Saturday, January 11, 2014

From ProPublica: There's Gold in Pharma Data

Thanks once again to Charles Ornstein at ProPublica:
http://www.propublica.org/article/big-data-big-pharma-big-money
--we're brought up to date on the big bucks generated by the firms like IMS Health called "prescription drug information intermediaries." Basically, these are the companies that (among other services) track physicians' prescribing and tell drug firms who's prescribing their products.

Without them, the drug rep approaching Dr. Jones would have no idea how much of what drugs he's prescribing. Dr. Jones could claim to be a heavy prescriber of the rep's product and the rep would never know if that was true or not. With firms like IMS, the rep probably knows not only every script Dr. Jones writes, but what brand of toothpaste he uses.

IMS was a publicly traded company until 2010, when it was bought for $5.2 billion by private equity groups. (Bloomberg recently guessed that the present value of the firm is $8 billion.) IMS recently filed to make a public stock offering, meaning that it once again had to go public with some of its financials.

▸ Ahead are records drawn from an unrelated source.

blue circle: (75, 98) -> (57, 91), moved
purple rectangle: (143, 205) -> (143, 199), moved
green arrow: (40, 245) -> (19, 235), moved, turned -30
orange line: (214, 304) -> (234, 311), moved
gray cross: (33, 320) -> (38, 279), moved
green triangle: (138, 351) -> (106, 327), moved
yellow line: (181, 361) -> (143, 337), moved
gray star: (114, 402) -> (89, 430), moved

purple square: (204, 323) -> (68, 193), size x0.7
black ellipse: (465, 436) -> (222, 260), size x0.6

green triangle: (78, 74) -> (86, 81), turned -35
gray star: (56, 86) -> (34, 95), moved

As a result, here are some tidbits we now know:
  • IMS took in nearly $2B in the first 9 months of 2013
  • IMS claims its collection of data contains 85 percent of the world's prescriptions by sales revenue
  • IMS claims to process 45 billion health care transactions annually
  • All the top 100 global pharma and biotech firms are clients
  • IMS can provide general assessments of prescribing trends in 70 different countries, and detailed data about individual physician prescribing in 50 countries
  • IMS's total collection of data amounts to about 10 million gigabytes
Ornstein mentioned one irony in his article. When three states passed laws to limit the ability of these information intermediaries to collect individual physician prescribing data, the companies took their case to the U.S. Supreme Court, which ultimately ruled in their favor on First Amendment grounds. Several media companies, including ProPublica, filed a legal brief supporting IMS and the other firms, because of their shared concern for First Amendment rights.

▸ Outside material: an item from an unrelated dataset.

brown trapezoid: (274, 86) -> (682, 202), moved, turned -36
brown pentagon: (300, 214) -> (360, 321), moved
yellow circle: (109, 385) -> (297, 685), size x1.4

ProPublica then turned around and, for research on some of the stories it was doing, tried to buy individual prescriber data from IMS and other firms--who refused to sell those data at any price to the press. So much for the First Amendment, I suppose. No point in offending your best-paying clients.

2 comments:

Bernard Carroll said...

That final irony is notable: heads we win, tails you lose!

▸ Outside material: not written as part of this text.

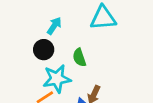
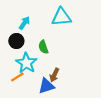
cyan star: (57, 79) -> (26, 63), turned -30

It puzzles me that pharmacists want to talk about being members of the clinical team, yet they are willing to sell their client level information to IMS. That strikes me as incompatible with clinical ethics. It's another example of wanting to have it both ways.

Bernard Carroll said...

Here is some pabulum from one of the bottom feeders: http://tinyurl.com/kaxxbel
She talks about how pharmacists can be members of the clinical team, but she glosses over the selling of patient level data. Where are the ethical codes?